CAPE PENINSULA UNIVERSITY OF TECHNOLOGY STAT151X

Probability Distributions

StudyAI Editorial

Reviewed by StudyAI tutors

· Published May 29, 2026 Updated May 29, 2026

From the statistics 1B curriculum

Probability Distributions

1. Introduction & Overview

The Mental Model: Probability distributions function as the genomic blueprints of random variables, encoding all possible outcomes and their respective likelihoods, thereby defining the statistical characterology of a stochastic process.
Significance:
- Inferential Statistics: Foundation for hypothesis testing and confidence interval estimation in varied disciplines such as biostatistics, econometrics, and quality control.
- Risk Management: Quantifying financial risk (e.g., Value at Risk via Extreme Value Distributions) and actuarial science.
- Machine Learning: Bayesian inference, generative models (e.g., Gaussian Mixture Models), and regularization techniques.
- Engineering & Physics: Modeling noise, system reliability, and quantum phenomena (e.g., Bose-Einstein or Fermi-Dirac distributions).
- Operations Research: Stochastic optimization and queuing theory (e.g., Erlang distribution).

mindmap
    root((Probability Distributions))
        Discrete Distributions
            Bernoulli(p)
                "P(X=k) = p^k (1-p)^(1-k)"
            Binomial(n, p)
                "P(X=k) = C(n,k) p^k (1-p)^(n-k)"
            Poisson(λ)
                "P(X=k) = (e^(-λ) λ^k) / k!"
            Geometric(p)
                "P(X=k) = (1-p)^(k-1) p"
            Hypergeometric(N, K, n)
                "P(X=k) = (C(K,k) C(N-K, n-k)) / C(N,n)"
        Continuous Distributions
            Uniform(a, b)
                "f(x) = 1/(b-a)"
            Normal(μ, σ^2)
                "f(x) = (1/(σ√(2π))) e^(-(x-μ)^2 / (2σ^2))"
            Exponential(λ)
                "f(x) = λ e^(-λx)"
            Gamma(α, β)
                "f(x) = (β^α / Γ(α)) x^(α-1) e^(-βx)"
            Beta(α, β)
                "f(x) = (x^(α-1) (1-x)^(β-1)) / B(α,β)"
            Chi-squared(k)
                "f(x) = (1 / (2^(k/2) Γ(k/2))) x^((k/2)-1) e^(-x/2)"
            Student's T(ν)
                "f(t) = Γ((ν+1)/2) / (√(νπ) Γ(ν/2)) (1 + t^2/ν)^(- (ν+1)/2)"
        Key Concepts
            Probability Mass Function (PMF)
            Probability Density Function (PDF)
            Cumulative Distribution Function (CDF)
            Expected Value (Mean)
            Variance
            Moment Generating Function (MGF)
            Characteristic Function (CF)
            Quantile Function
            Parameters
            Support

2. In-Depth Theory, Equations & Mechanisms

Probability distributions are formal mathematical descriptions of the likelihood of different outcomes for a random variable. They are classified into discrete and continuous types based on the nature of their random variable's support.

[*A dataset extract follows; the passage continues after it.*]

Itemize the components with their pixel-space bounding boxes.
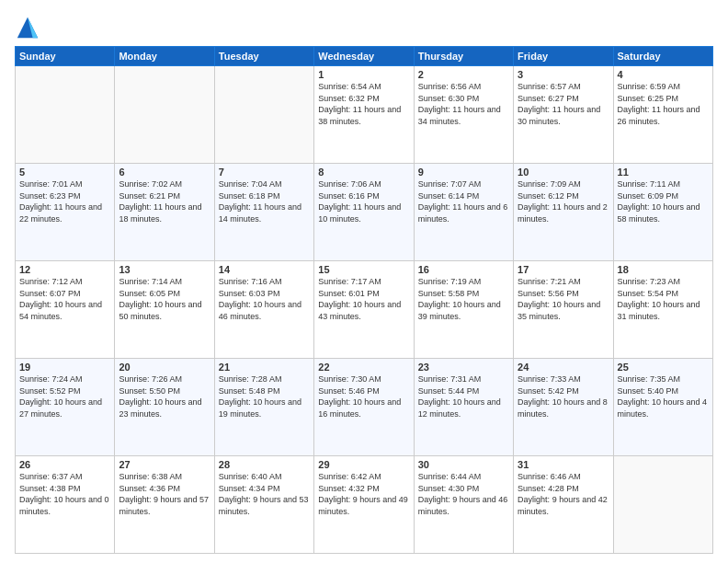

2.1 Discrete Probability Distributions

A discrete random variable $X$ has a countable number of possible outcomes. Its probability distribution is defined by a Probability Mass Function (PMF), $P(X=x)$, where $x$ is a specific outcome.

2.1.1 Bernoulli Distribution

Notation: $X \sim \text{Bernoulli}(p)$
Context: Models the outcome of a single trial with two possible results: "success" (value 1) or "failure" (value 0).
Parameters: $p$, the probability of success, where $p \in [0, 1]$.
Support: $x \in {0, 1}$.
PMF:
$P(X=x) = p^x (1-p)^{1-x}$ for $x \in {0, 1}$
Expected Value (Mean): $E[X] = p$
Variance: $\text{Var}(X) = p(1-p)$
Moment Generating Function (MGF): $M_X(t) = (1-p) + pe^t$ for all real $t$.

2.1.2 Binomial Distribution

Notation: $X \sim \text{Binomial}(n, p)$
Context: Models the number of successes in a fixed number of $n$ independent Bernoulli trials, each with probability of success $p$.
Parameters: $n$, number of trials ($n \in \mathbb{N}^+$); $p$, probability of success ($p \in [0, 1]$).
Support: $x \in {0, 1, \dots, n}$.
PMF:
$P(X=x) = \binom{n}{x} p^x (1-p)^{n-x}$ for $x \in {0, 1, \dots, n}$
where $\binom{n}{x} = \frac{n!}{x!(n-x)!}$ is the binomial coefficient.
Expected Value (Mean): $E[X] = np$
Variance: $\text{Var}(X) = np(1-p)$
MGF: $M_X(t) = ((1-p) + pe^t)^n$ for all real $t$.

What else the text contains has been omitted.